• [Source information]
================================
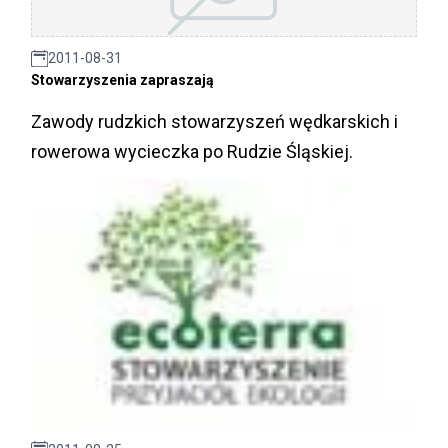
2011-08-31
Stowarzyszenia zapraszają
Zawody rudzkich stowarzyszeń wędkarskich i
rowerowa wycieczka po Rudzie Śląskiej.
================================
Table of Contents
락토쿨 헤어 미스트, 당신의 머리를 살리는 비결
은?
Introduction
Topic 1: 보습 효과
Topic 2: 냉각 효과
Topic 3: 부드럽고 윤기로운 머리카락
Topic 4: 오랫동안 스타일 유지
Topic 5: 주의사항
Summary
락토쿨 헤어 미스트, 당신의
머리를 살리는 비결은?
================================
• [Required action] Keep both end lines and retype everything in the records above from the line containing "Zawody rudzkich stowarzyszeń wędkarskich i" through the line containing "rowerowa wycieczka po Rudzie Śląskiej.", exactly, with nothing else.

• [Output below]
Zawody rudzkich stowarzyszeń wędkarskich i
rowerowa wycieczka po Rudzie Śląskiej.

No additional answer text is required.